What was there not to be impressed? We had eight Ontario hospitals participate and some who could not attend attend due to timing conflicts received a package. The bittersweet irony was that Ontario Long Term Care called and stated great idea but because it is free we just “don’t know what to do”. Despite the setback I continued to contact physicians across Canada and sent the info package.

Well, something must have worked because my wait time in the Toronto General Hospital or better known as TGH was only 30 mins and I was sent directly to a room. The waiting room was even clean and I noted it was divided into two sections of triage those registered and those waiting to be registered.

I was pleased with the prompt care, diagnosis and treatment.

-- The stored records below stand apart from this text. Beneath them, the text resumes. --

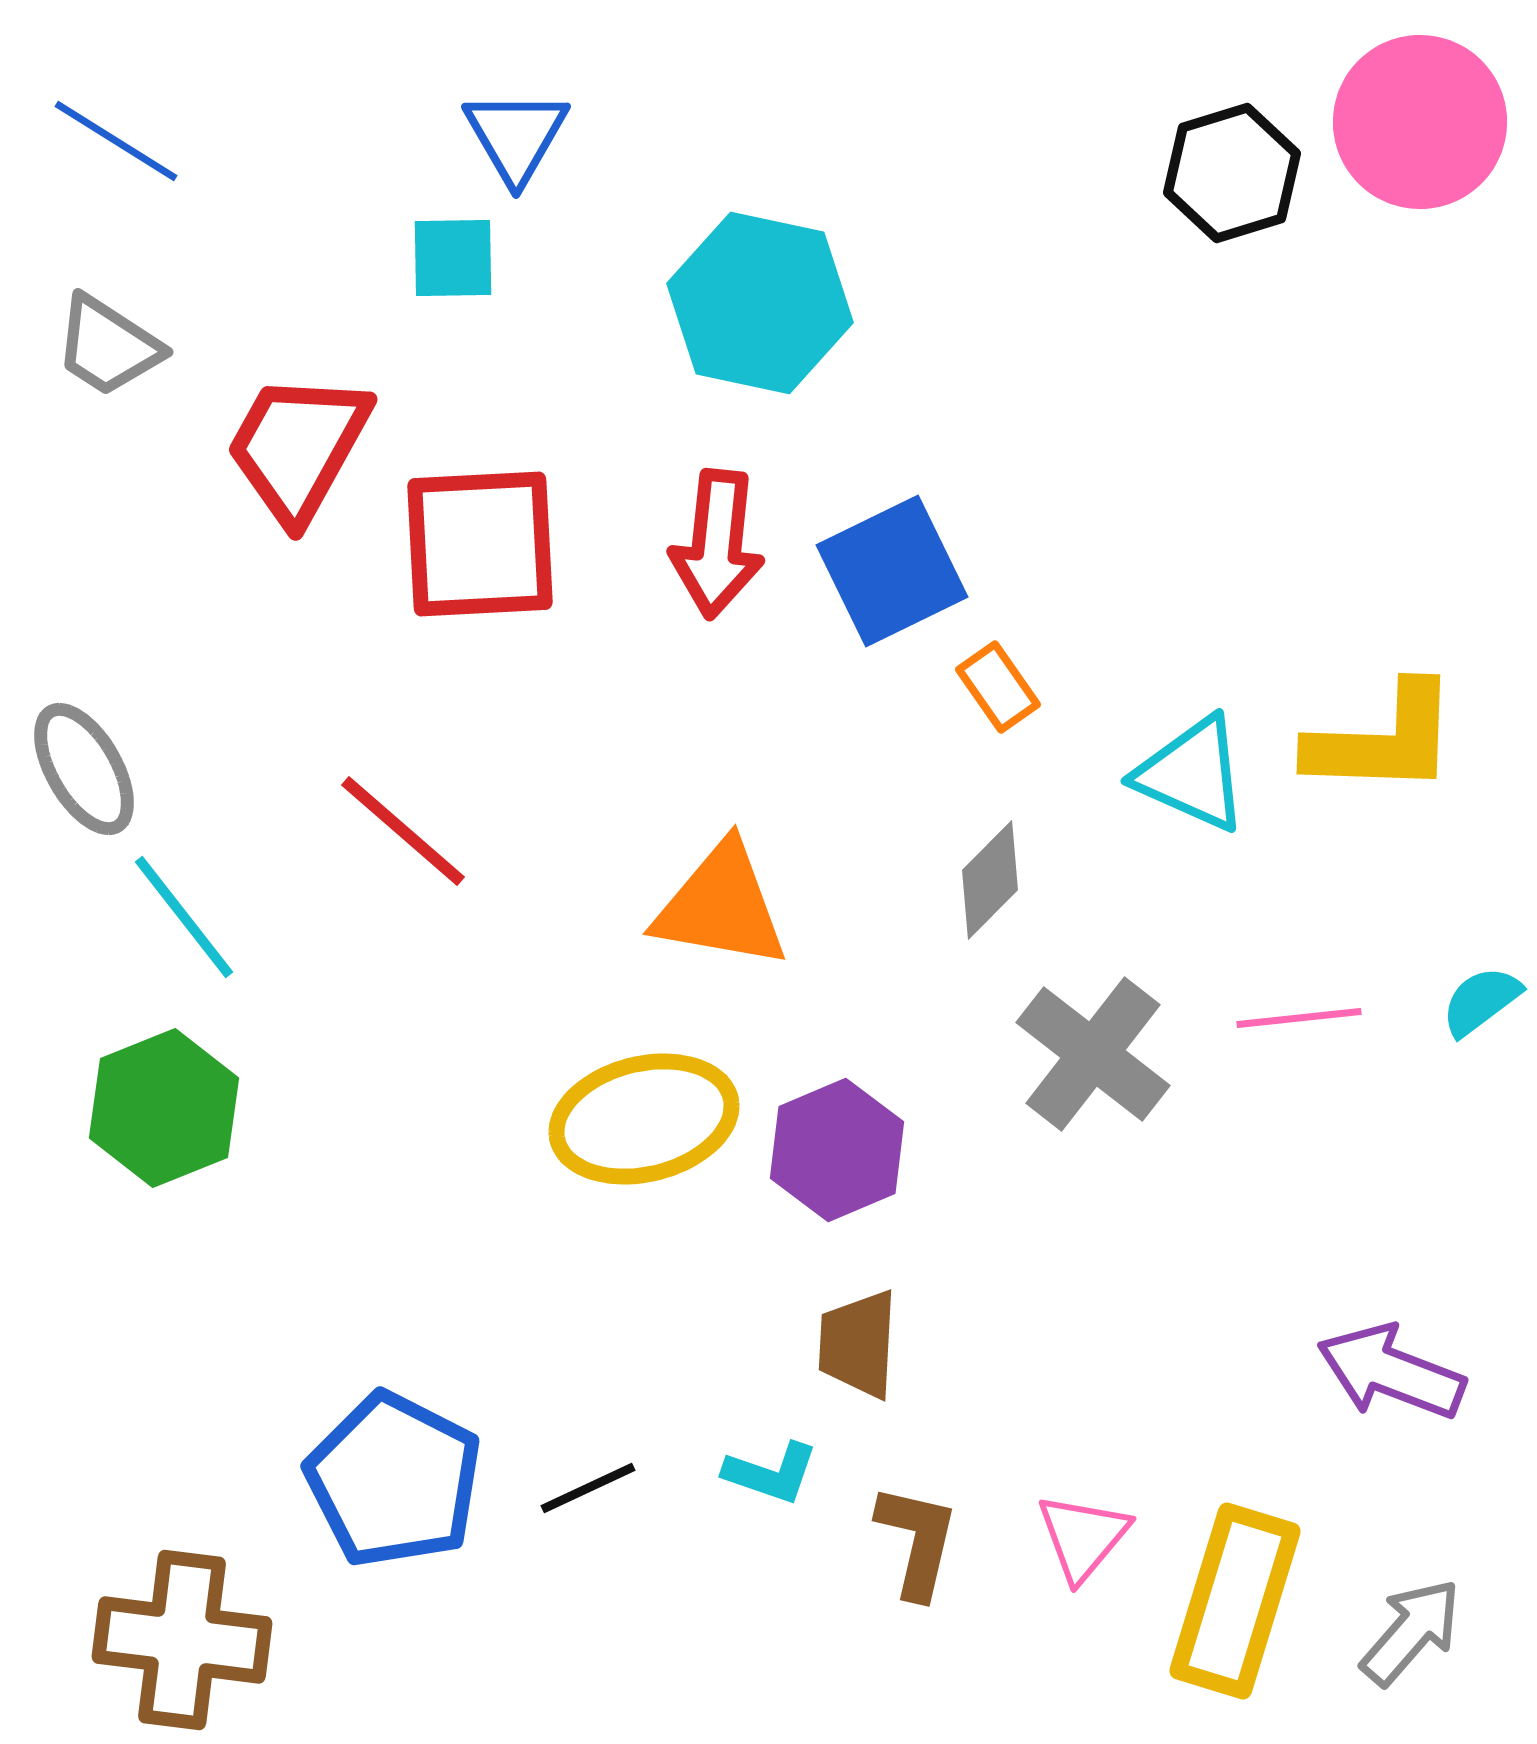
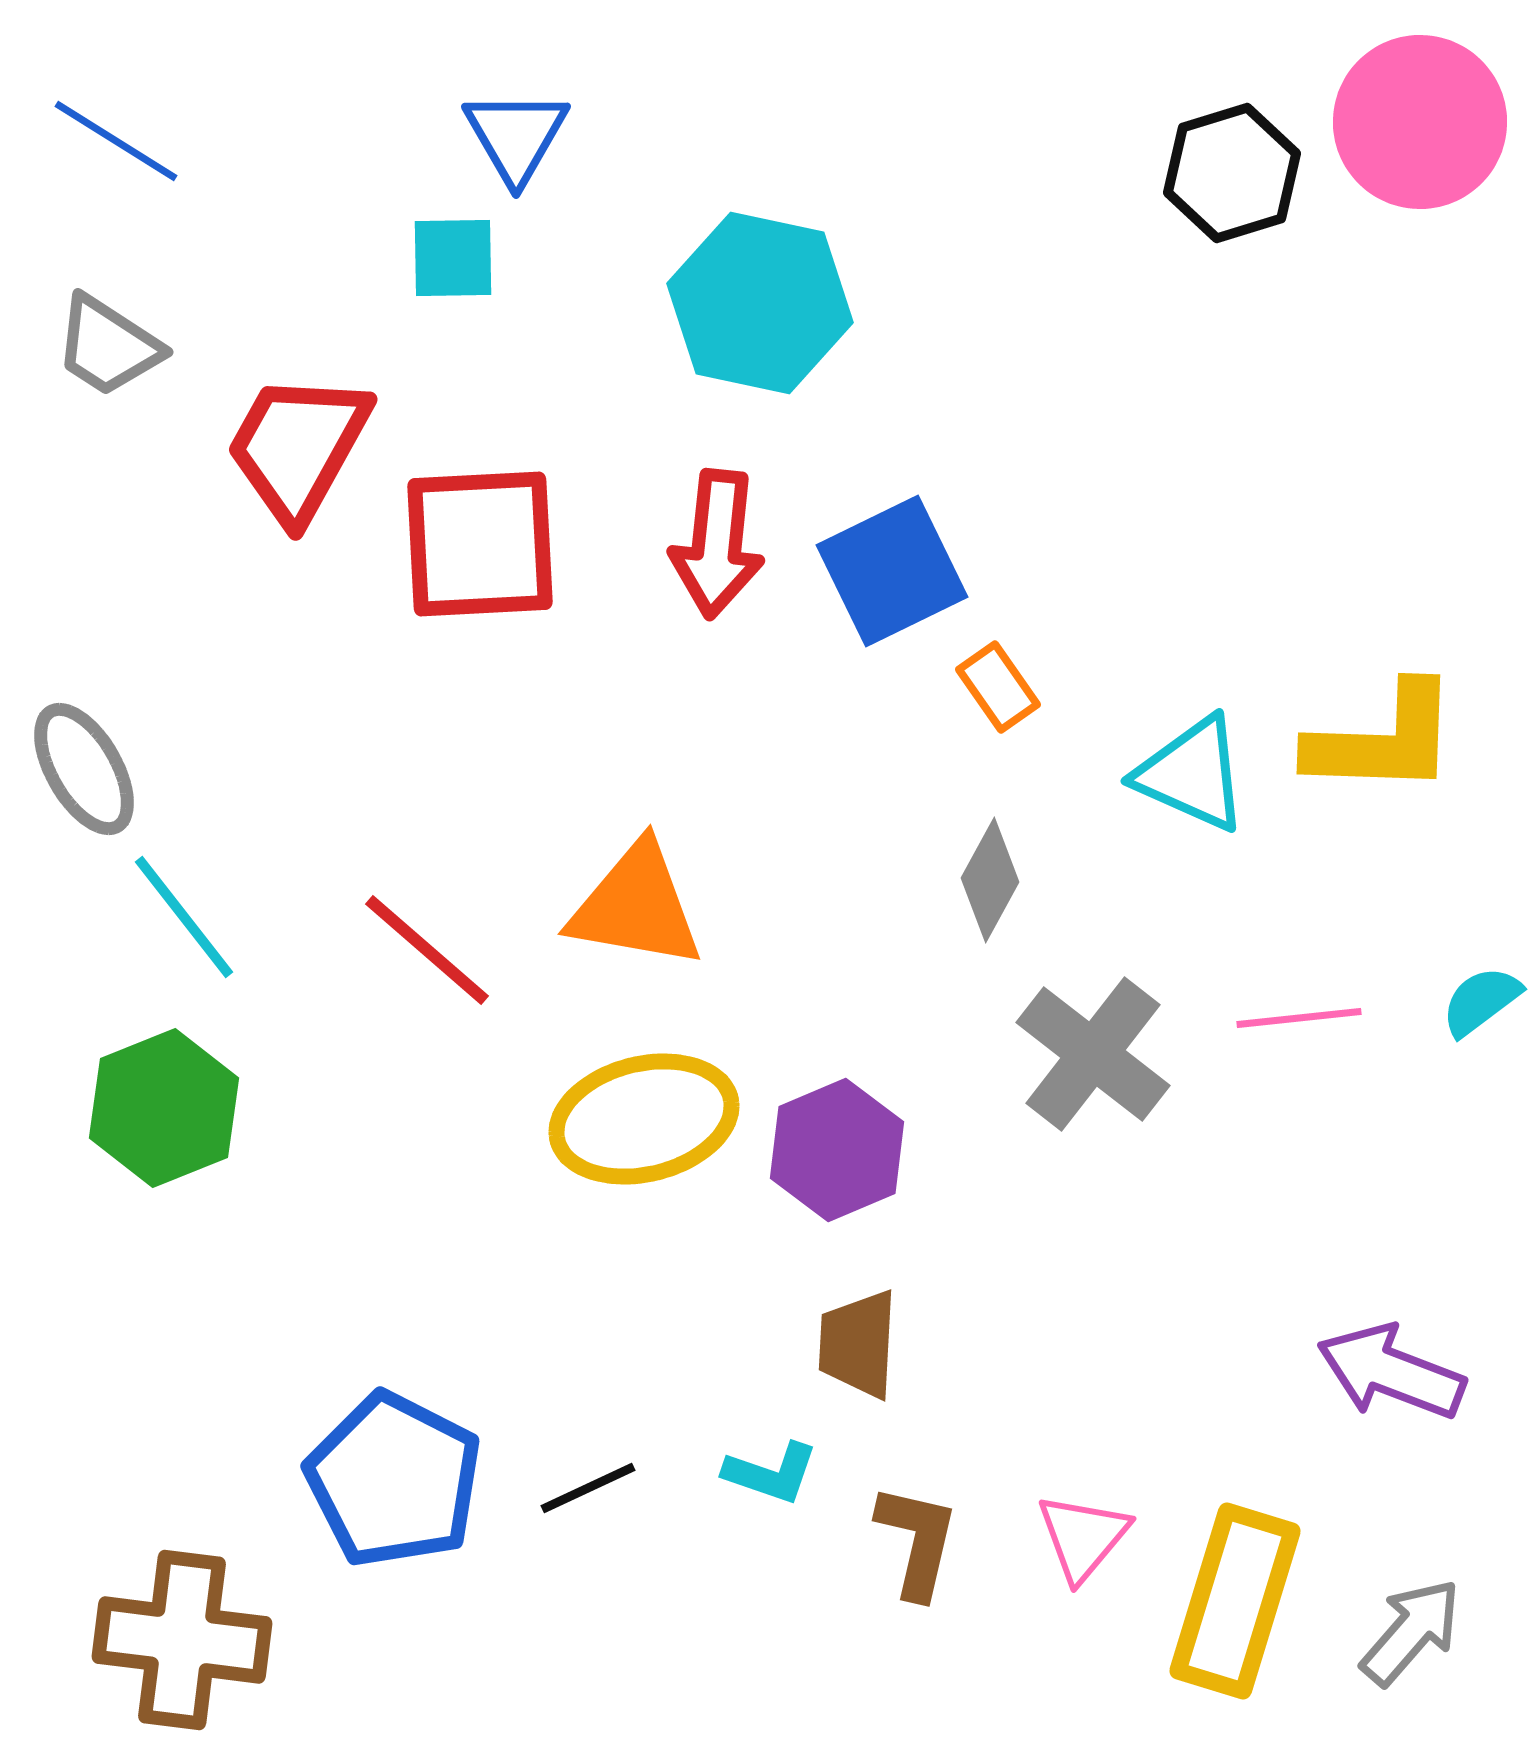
red line: moved 24 px right, 119 px down
gray diamond: rotated 16 degrees counterclockwise
orange triangle: moved 85 px left
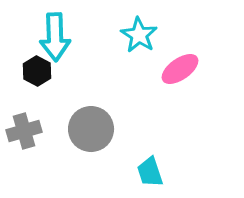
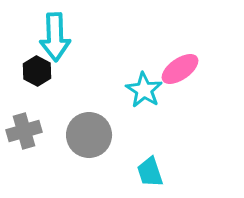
cyan star: moved 5 px right, 55 px down
gray circle: moved 2 px left, 6 px down
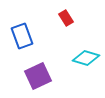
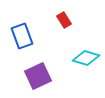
red rectangle: moved 2 px left, 2 px down
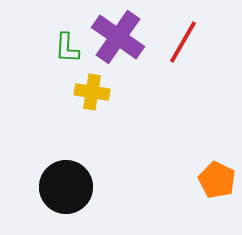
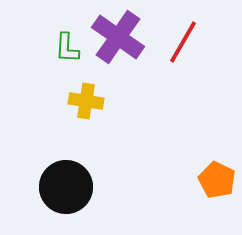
yellow cross: moved 6 px left, 9 px down
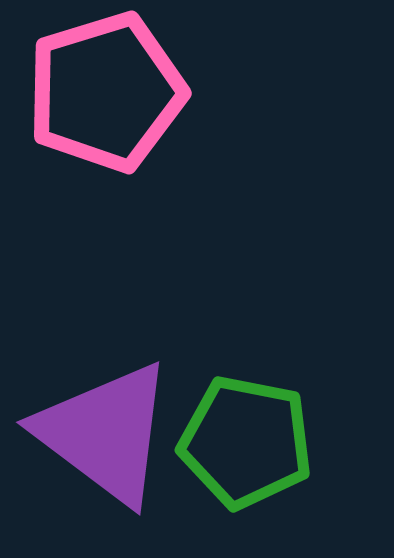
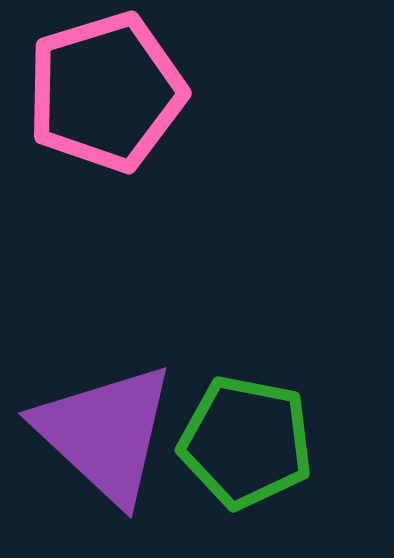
purple triangle: rotated 6 degrees clockwise
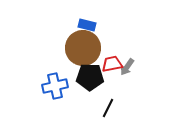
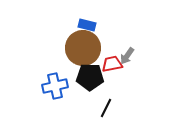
gray arrow: moved 11 px up
black line: moved 2 px left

The staff did not appear hurried although one nurse thought I was a renal transplant without checking my ID band and the ER physician, Dr Salmon who was professional was running out the door when I tried to ask a question. This is one reason why I like to pay directly for care at the Mayo because then there is more of a customer patient service. This caused some problems when the pharmacist had to call back the doctor to clarify a medication as it was contraindicated as an allergy on my alert. I hate clogging up the system.

I had to chuckle when I heard a nurse in the next room telling the patient  to order pan medication because she is paying for it anyway through OHIP- it is free. So don’t hold back.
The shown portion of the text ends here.